If you’re looking for a rugged handheld GPS which is significantly lighter on the budget than the large screen models while still having all the capabilities to get you on your way, this is an excellent choice. The ‘sx’ model can also be paired with your phone to share texts as they arrive so you can safely leave that in your pack. The screen and button interface means the weatherproofing remains practical and you can keep going through the rain. There is storage space for 3000 map segments / 250 satellite image files before adding a memory card and the log will track 10,000 points (200 journeys), plus you get access to Geocaching too. We’d suggest some Lithium AA cells, or a few spares, if you’re going on a long trip though.
While it might not appeal to Mark Twain, this could be the ultimate gift for golf enthusiasts – a variant of the handheld GPS with 35,000 courses mapped out inside (update via wi-fi). When taken to the course, it will dynamically rotate based on your angle of view, and quickly find the map and indicate your yardage. You can indicate your target area – how far you think you’ll get – and it’ll re-route accordingly.

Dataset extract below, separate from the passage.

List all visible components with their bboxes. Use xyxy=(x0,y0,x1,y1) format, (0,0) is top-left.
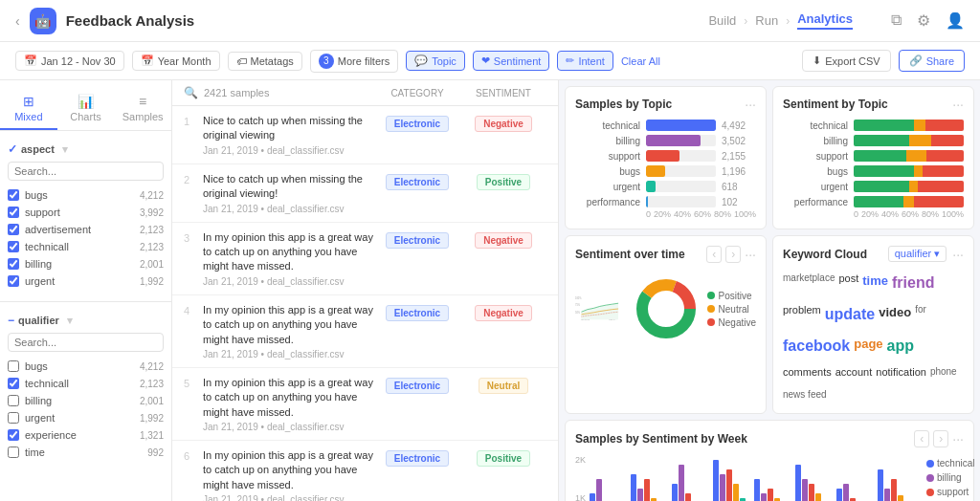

You can also add the day’s pin position, if you know it. The grip makes it feel a little like a ruggedized smart phone (as does the screen and somewhat redundant 13 megapixel camera). As you finish each hole, you can input your score, adding whether you missed shots left or right, all of which build up useful stats to help with your game. Whether this is a necessary device probably depends on the quality of cellular coverage at your golf course, but the appeal is clear.
While, strictly speaking, this shouldn’t be included in a list of handheld devices, we reasoned that it goes pretty near the hand and it’s certainly a worthwhile alternative we were duty bound to put before you. The chunky form might be a little unsubtle for a modern spy, but the large buttons make operation easy even in the cold and the device has a USB connection for a familiar connection system. It is supplied with Applied Ballistics Elite software, so should prove ideal for hunters, and you can share your location via Garmin Connect Mobile in cellular areas.